Ph.D. University of Maryland
Jay Rothman, President of the Ohio-based ARIA Group, Inc, a conflict resolution training and consulting company, and director of the Action Evaluation Research Institute, was the first visiting scholar at the Conflict Resolution Institute. On campus March 20-24, 2005, he conducted a three-day workshop for current M.A. students, on Methods of Community Conflict Resolution, gave a public talk on “Cincinnati Police-Community Relations Collaborative” and a presentation on his current research to the Conflict Resolution faculty. The workshop on Community Conflict Resolution Methods will be repeated on March 19-22, 2006.

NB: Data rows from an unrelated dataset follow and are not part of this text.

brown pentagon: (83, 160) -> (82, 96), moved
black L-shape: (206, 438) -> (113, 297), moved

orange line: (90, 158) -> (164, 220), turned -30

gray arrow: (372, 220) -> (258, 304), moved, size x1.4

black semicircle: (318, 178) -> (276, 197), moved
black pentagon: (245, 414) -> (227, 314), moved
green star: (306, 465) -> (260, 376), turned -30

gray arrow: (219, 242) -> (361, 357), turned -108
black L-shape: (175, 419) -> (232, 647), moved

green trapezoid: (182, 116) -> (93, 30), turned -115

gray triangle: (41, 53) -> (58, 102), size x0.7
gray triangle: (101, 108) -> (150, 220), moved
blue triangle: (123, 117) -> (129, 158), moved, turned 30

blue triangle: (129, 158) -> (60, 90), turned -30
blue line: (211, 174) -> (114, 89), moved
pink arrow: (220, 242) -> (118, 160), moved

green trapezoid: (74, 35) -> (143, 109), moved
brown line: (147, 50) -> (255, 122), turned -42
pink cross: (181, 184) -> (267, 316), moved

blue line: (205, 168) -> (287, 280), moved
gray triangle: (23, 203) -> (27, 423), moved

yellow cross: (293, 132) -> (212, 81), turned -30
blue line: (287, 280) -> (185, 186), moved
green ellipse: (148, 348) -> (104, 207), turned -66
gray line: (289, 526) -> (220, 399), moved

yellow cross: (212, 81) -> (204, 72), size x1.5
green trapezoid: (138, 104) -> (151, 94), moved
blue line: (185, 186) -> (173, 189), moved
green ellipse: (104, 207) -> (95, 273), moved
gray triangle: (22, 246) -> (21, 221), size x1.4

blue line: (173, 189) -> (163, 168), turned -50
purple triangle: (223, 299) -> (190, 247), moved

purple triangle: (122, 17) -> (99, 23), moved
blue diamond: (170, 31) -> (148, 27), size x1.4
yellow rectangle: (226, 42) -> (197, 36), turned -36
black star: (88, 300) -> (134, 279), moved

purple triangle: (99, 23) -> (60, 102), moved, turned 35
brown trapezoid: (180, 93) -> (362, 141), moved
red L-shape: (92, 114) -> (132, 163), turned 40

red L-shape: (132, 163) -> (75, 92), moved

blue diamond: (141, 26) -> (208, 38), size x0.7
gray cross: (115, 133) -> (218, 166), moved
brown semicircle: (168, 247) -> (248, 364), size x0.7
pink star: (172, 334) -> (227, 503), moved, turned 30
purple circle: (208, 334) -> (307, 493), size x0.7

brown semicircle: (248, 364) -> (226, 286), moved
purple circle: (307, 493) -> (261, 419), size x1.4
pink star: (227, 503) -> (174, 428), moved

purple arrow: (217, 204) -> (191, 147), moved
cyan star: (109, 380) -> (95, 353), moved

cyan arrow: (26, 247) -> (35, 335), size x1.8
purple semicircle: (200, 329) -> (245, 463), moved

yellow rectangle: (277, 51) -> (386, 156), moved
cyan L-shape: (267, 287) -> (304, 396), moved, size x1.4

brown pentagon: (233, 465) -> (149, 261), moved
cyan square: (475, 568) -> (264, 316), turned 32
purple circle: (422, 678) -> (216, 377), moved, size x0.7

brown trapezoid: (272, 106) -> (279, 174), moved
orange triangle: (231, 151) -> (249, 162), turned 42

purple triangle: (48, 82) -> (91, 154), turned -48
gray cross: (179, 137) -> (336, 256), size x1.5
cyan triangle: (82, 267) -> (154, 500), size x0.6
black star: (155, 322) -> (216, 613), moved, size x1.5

Rothman’s publications include Resolving Identity-Based Conflict in Nations, Organizations and Communities (Jossey-Bass, 1997), as well as over two dozen articles on identity-based conflict, conflict resolution, and evaluation. He has been a consultant, led workshops and conducted interventions in more than dozen countries including South Africa, Israel and Palestine, Northern Ireland, and Sri Lanka.

 

Tal Litvak-Hirsch

Israeli Fulbright Scholar, 2005-06

In Residence, Earlham College

Ph.D. Ben Gurion University

Tal Litvak-Hirsch on campus in mid-October, 2005, delivered a public talk accompanied by film clips, "Palestinians and Israelis are Listening to Each Other: Creating Dialogue in a Conflict Context," presenting new models of encounter groups in the "life story-telling" method. She also conduced a short workshop on quantitative research methods, including interviewing techniques and analysis using the "life story-telling" method.

Litvak-Hirsch's research examines changes in the construction of the Israeli collective identity based upon the inclusion or exclusion of certain "others". She is credited with developing a new diagnostic tool that may enhance levels of understanding between all parties in the Israeli-Palestinian peace process.